Peut-on connecter la gare TGV du Creusot ?

Première gare « nouvelle » créée en 1981 avec la ligne à grande vitesse entre Paris et Lyon, Le Creusot TGV n’est accessible que par des modes routiers. Pourtant, la ligne Nevers – Chagny passe à moins de 600 m au sud de la LGV.  Certes, l’étang de Longpendu et le canal du Centre auraient compliqué la conception d’une gare un peu plus au sud de l’actuelle, sur la commune d’Ecuisses.

Il y a quelques années, la déviation de la ligne classique avait fait l’objet d’une étude exploratoire, pouvant inclure des raccordements avec la LGV, du sud vers l’ouest et l’est, en lien avec le projet Voie Ferrée Centre Europe Atlantique. L’idée était à l’époque de dévier les liaisons Lyon – Strasbourg par la LGV entre Lyon et Le Creusot, dans l’ombre des sillons Paris – Dijon et au-delà. L’idée n’eut pas de suite compte tenu du coût et probablement d’une réflexion un peu trop avant-gardiste.

A minima, que pourrait-on envisager ? Il existe une jonction de service entre la LGV et la base travaux de Montchanin.
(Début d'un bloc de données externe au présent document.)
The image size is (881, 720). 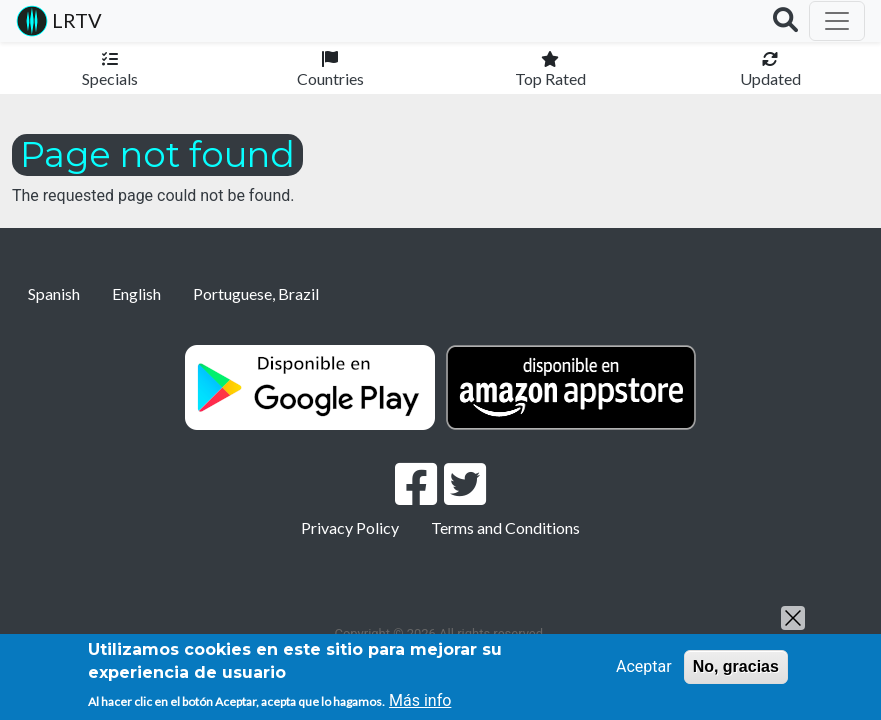 What do you see at coordinates (770, 78) in the screenshot?
I see `Updated` at bounding box center [770, 78].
Il faudrait donc en faire une voie principale, raccordée aux voies de Nevers – Chagny, approximativement sous le pont routier de l’avenue de l’Europe. Côté gare TGV, il existe un espace vacant qui pourrait accueillir jusqu’à 2 voies en impasse de 150 m à l’ouest de la voie 2. Les voyageurs pourraient donc directement accéder aux trains vers Paris et utiliseraient dans l’autre sens le passage souterrain existant.
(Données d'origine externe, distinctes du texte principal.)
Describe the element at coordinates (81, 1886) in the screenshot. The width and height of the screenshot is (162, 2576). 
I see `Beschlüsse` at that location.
Cette voie serait utilisée par une navette Le Creusot Ville – Montchanin – Le Creusot TGV voire les liaisons Paray-le-Monial – Montchanin, prolongées à la gare TGV. Des liaisons Nevers – Le Creusot TGV n’auraient guère d’intérêt : plus on s’approche de Nevers, plus il est intéressant de miser sur la correspondance avec les liaisons Paris – Clermont-Ferrand pour un accès en 2 heures à la capitale.

Reste le cas d’Autun, indépendamment de l’abandon de la desserte ferroviaire et de l’expérimentation d’engins amphibie rail-route sans intérêt réel. Une liaison Autun – Le Creusot TGV pourrait être le scénario maximaliste, combinant la mise en relation de 3 villes de Saône-et-Loire (Autun, Le Creusot et Montchanin) et l’accès aux services longue distance à grande vitesse. Au coût de la bretelle de Montchanin s’ajouterait alors celui de la réactivation des 14 km entre Etang-sur-Arroux et Autun.
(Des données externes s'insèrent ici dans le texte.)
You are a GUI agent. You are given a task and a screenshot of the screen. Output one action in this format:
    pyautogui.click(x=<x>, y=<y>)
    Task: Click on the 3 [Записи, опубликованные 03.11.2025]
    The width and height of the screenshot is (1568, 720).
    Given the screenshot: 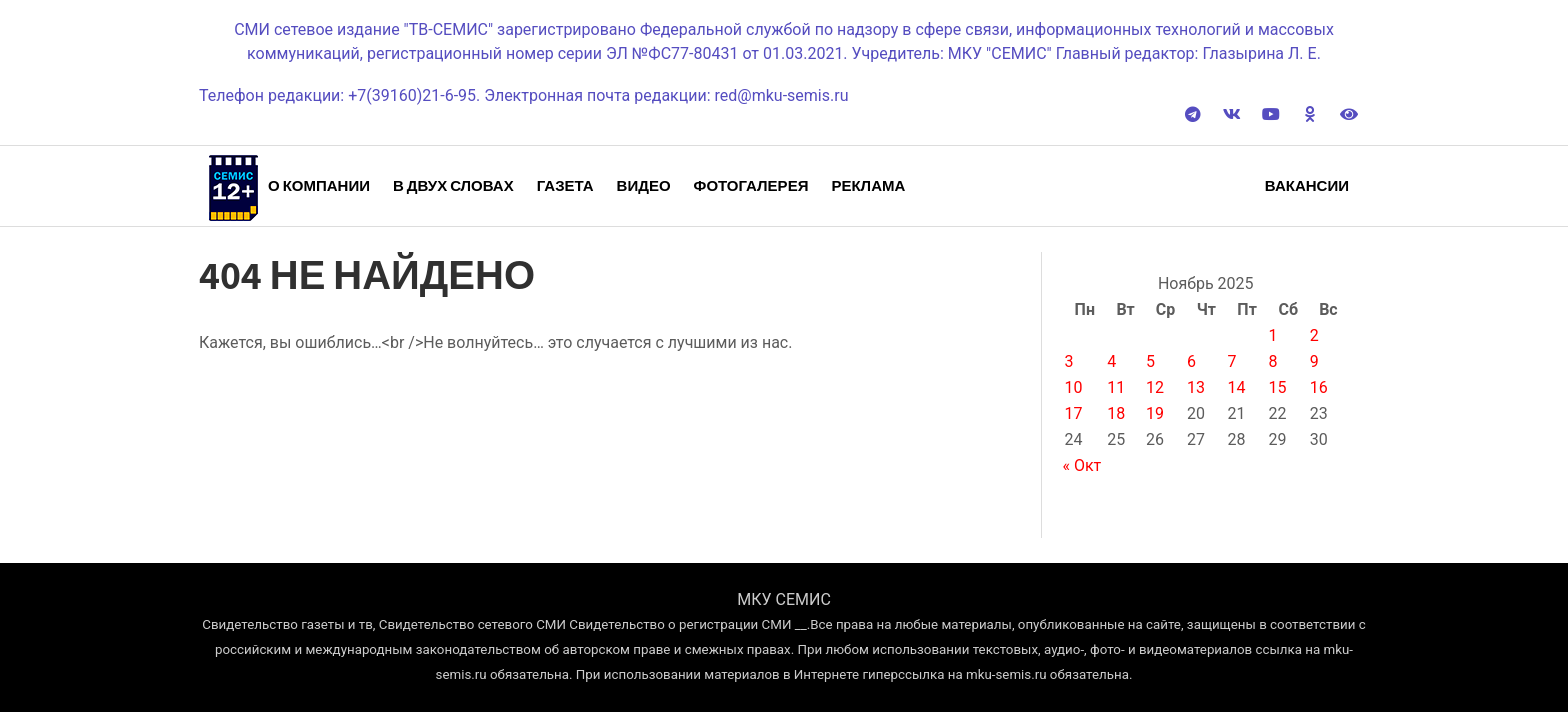 What is the action you would take?
    pyautogui.click(x=1068, y=361)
Quant à la plaine de Saône, l’intérêt d’une liaison depuis Chalon-sur-Saône n’est pas avéré : il faudrait dévier la ligne Nevers – Chagny, hypothèse esquissée il y a une quinzaine d’années, mais évidemment beaucoup plus onéreuse. En outre, l’intérêt de cette connexion au Creusot est peu évidente tant par la consistance des dessertes à grande vitesse que les destinations proposées. Pour aller à Paris, la correspondance à Dijon est évidemment possible à coût nul, tandis que rejoindre Lyon est déjà possible toutes les heures.

Première conclusion : la portée d’une connexion ferroviaire à la « gare nouvelle » se concentre principalement sur le bassin de vie du Creusot, pouvant être élargi jusqu’à Montceau-les-Mines et Paray-le-Monial par la desserte actuelle Paray-le-Monial – Montchanin. Elle est aussi limitée par la consistance de la desserte sur la ligne à grande vitesse. Tant qu’elle est essentiellement constituée de relations Paris – Lyon, l’intérêt est finalement modeste.

Seconde conclusion : quand la création d’une ligne nouvelle ne prévoit pas dès sa conception l’implantation de gares en connexion avec le réseau ferroviaire existant, corriger cette situation est loin d’être partie facile.